# The Patriot ... what a load of hollywood crap



## Guest (Apr 11, 2003)

last night on Channel 5.....

TOTAL CRAP.....   

now as great as Mel Gibson was in Braveheart...... clearly another hollywood film trying to make money on showing the world how evil the british were in a film .. AGAIN 

I can imagine that millions of Yanks prob' loved the film.. and have been fully educated to what happens over here.... and how evil and cruel british army officers are... bunch of muppets

and what the hell were the French doing in it in such vast numbers ! The french helping out the Yanks... Now that clearly was pure fiction ;D

as always the ending was very 'hollywood'.. no doubt to be used by school teachers as a 2 hour history lesson for american kids.....

it was bad enough when they remade that world war II U-Boat film U-571... and had yanks as the heros instead of the brits.... which I'm sure re-wrote history (again) to the entire popultaion over there 

Films like that just make you want to invade the US and save their brain washed people from that evil dictator running their country ;D ;D ;D ;D ;D


----------



## garyc (May 7, 2002)

Agree 100%. Utter shite.

Problem is for PC hollywood is that they can't villify anyone else these days - jews, blacks, arab, asians, gays, germans etc - since they all take umbridge.

Brits as a generic race (no, I'm not forgetting the multi-cultural nature of our country), on the other hand don't seem to give a shit that we are always the baddies. 8) 8) 8) 8) 8)


----------



## Guest (Apr 11, 2003)

> Brits as a generic race (no, I'm not forgetting the multi-cultural nature of our country), on the other hand don't seem to give a shit that we are always the baddies. 8) 8) 8) 8) 8)


too right.... although I'm sure in Terminator 3 this summer the evil terminator has prob' got a british accent ;D

but what I don't get is... most yanks make out to be decendant from Ireland or Scotland, although most prob' are actually British decendant .... :-/ :-/


----------



## Dubcat (Jun 10, 2002)

I lived in Boston, MA for 3 years and had to listen to anti British nationalistic CRAP from yanks who had seen this film and others like it ALL OF THE TIME!!! GGGRRRRRRR  blah blah blah - you'd all be speaking german if it wasnt for us - blah blah blah - usually followed by a terribly attempt at a cockney accent.

Reality is that if the British had stayed in charge of the US, native americans and black people would not have had NEARLY as bad a time as they DID! We abolished slavery etc A LONG time before the yanks... and the Brits have a history of mixing with the locals MUCH more than the yanks..

phoTToniq


----------



## vernan (May 27, 2002)

It's a good thing. The septics are a ridiculous nation, and it's good that they see us as the villains. Why? Because we're confident and mature enough to not give a damn.
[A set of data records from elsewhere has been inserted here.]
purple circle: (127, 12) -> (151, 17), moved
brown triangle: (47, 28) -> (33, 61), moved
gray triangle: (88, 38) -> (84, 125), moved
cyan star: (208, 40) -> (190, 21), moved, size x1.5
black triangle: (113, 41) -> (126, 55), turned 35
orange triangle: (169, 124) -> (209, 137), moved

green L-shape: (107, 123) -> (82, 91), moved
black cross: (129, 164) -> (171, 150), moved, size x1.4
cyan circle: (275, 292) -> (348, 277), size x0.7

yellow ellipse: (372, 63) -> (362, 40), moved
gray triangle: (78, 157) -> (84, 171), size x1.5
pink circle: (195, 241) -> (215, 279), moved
Confident in their nationhood? "Gee, I'm Irish". No you're not. Sod off.

"You British, you're so uptight". No we're not - you just don't understand us, or anything European. It's too clever for you.
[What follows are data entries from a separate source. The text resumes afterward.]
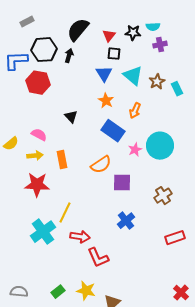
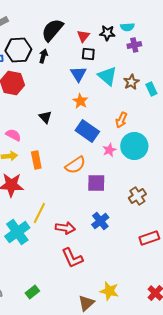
orange arrow: (135, 111) -> (121, 120), moved
red arrow: (80, 237) -> (65, 228), moved
yellow star: (86, 291) -> (109, 291), moved

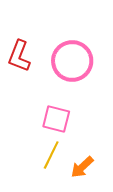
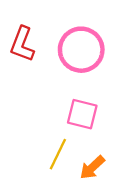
pink square: (56, 119) -> (82, 114), moved

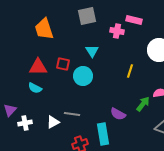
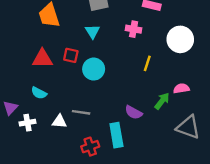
pink cross: (117, 31) -> (134, 29), moved
cyan triangle: (92, 51) -> (92, 31), moved
cyan semicircle: (35, 88) -> (39, 93), moved
white triangle: (53, 122) -> (59, 121), turned 32

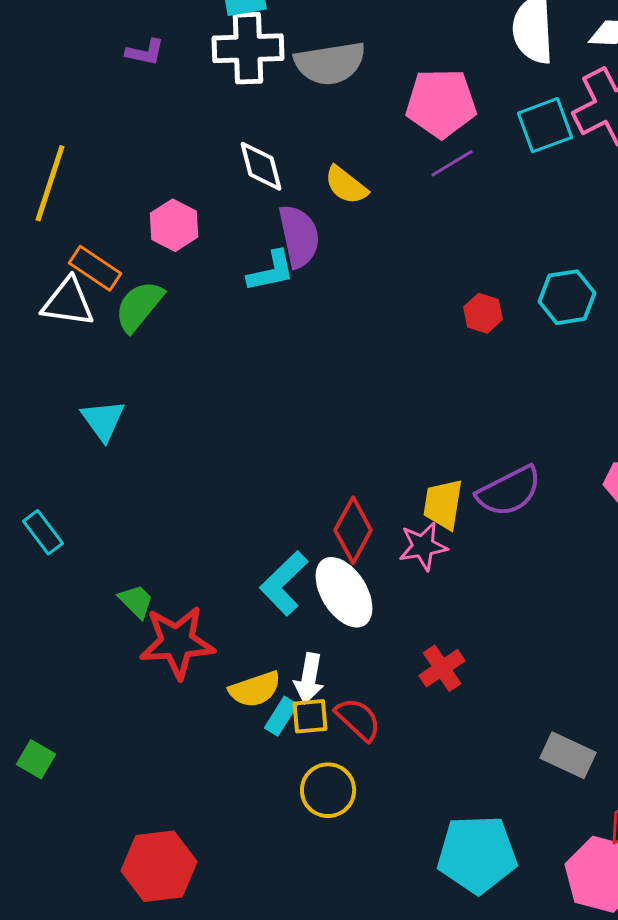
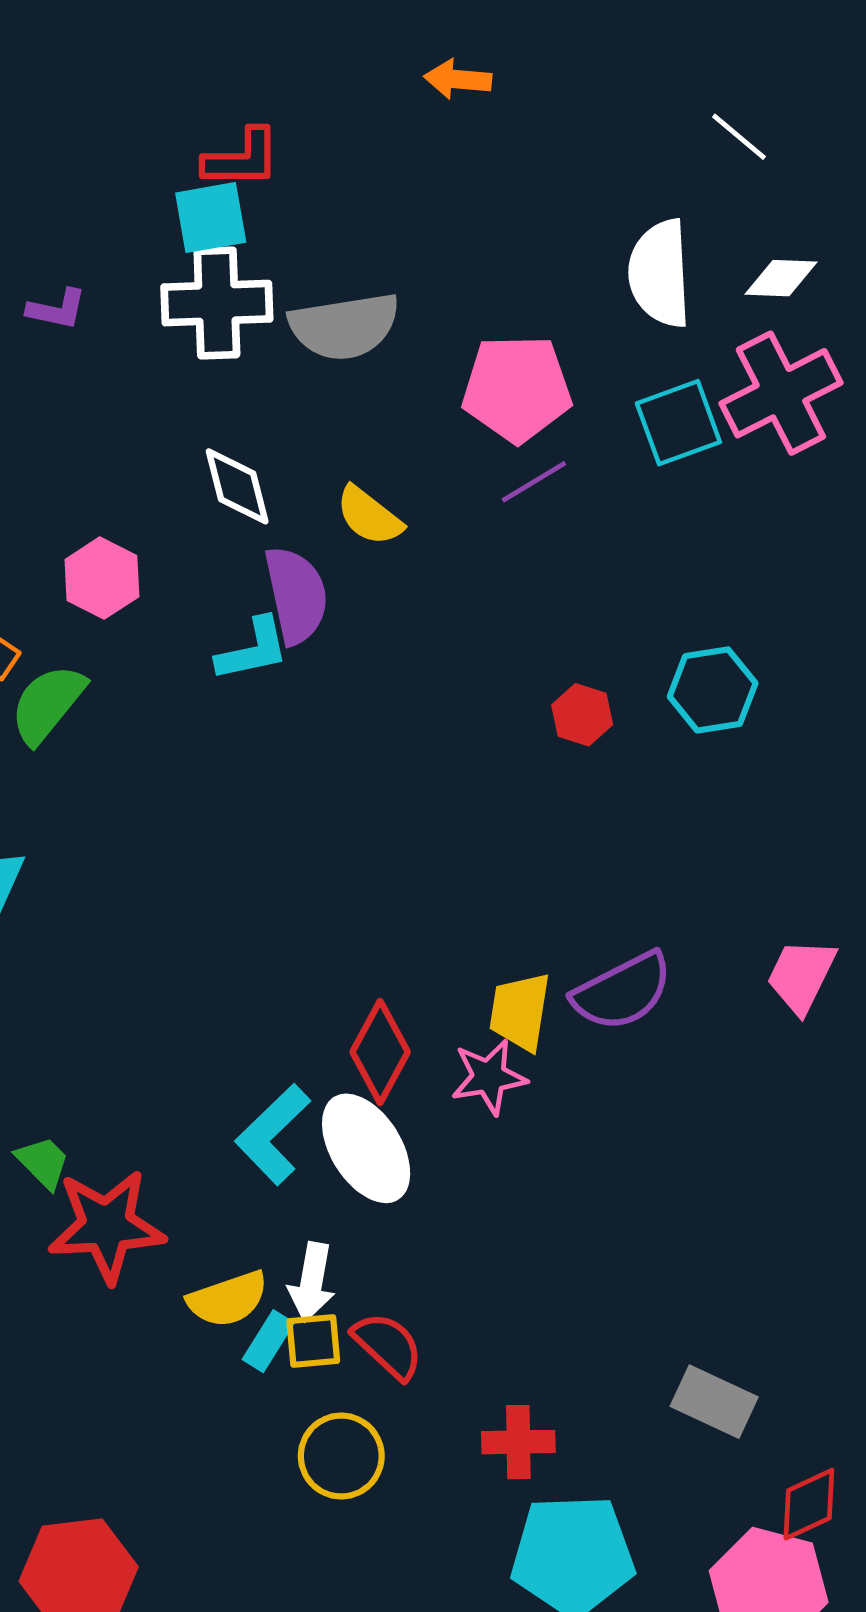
red cross: (442, 668) -> (518, 1442), moved, turned 33

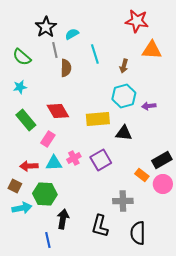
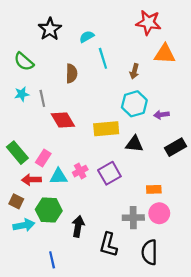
cyan semicircle: (72, 34) -> (87, 37), moved
gray line: (55, 50) -> (42, 98), moved
green rectangle: (26, 120) -> (17, 153), moved
pink rectangle: (48, 139) -> (43, 158), moved
black rectangle: (162, 160) -> (176, 147), moved
orange rectangle: (142, 175) -> (154, 189), turned -40
pink circle: (163, 184) -> (159, 213), moved
black arrow: (63, 219) -> (78, 226), moved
Their cars are, also, without exception, ugly, slow, inefficient and badly made.


----------



## Dubcat (Jun 10, 2002)

I met a septic who thougth ireland was where whales is, and yes you guessed it, thought whales is where ireland actually is *sigh*.

BTW - she said she was Irish American and her house was covered in four leaf clovers...


----------



## phil (May 7, 2002)

> BTW - she said she was Irish American and her house was covered in four leaf clovers...
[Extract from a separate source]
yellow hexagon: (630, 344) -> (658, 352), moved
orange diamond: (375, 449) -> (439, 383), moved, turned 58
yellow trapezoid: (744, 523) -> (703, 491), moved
Wow. She must have loads of good luck.

btw. I take it you mean Wales, your grammar is sound, and you weren't talking about Ireland being covered with large mammals.


----------



## Dubcat (Jun 10, 2002)

*blush* - I meant wales.

I swear this is the truth - my manager is currently in Iceland and I was telling him about how iceland is applying to start hunting whales again at the same time as typing the post  *blush*


----------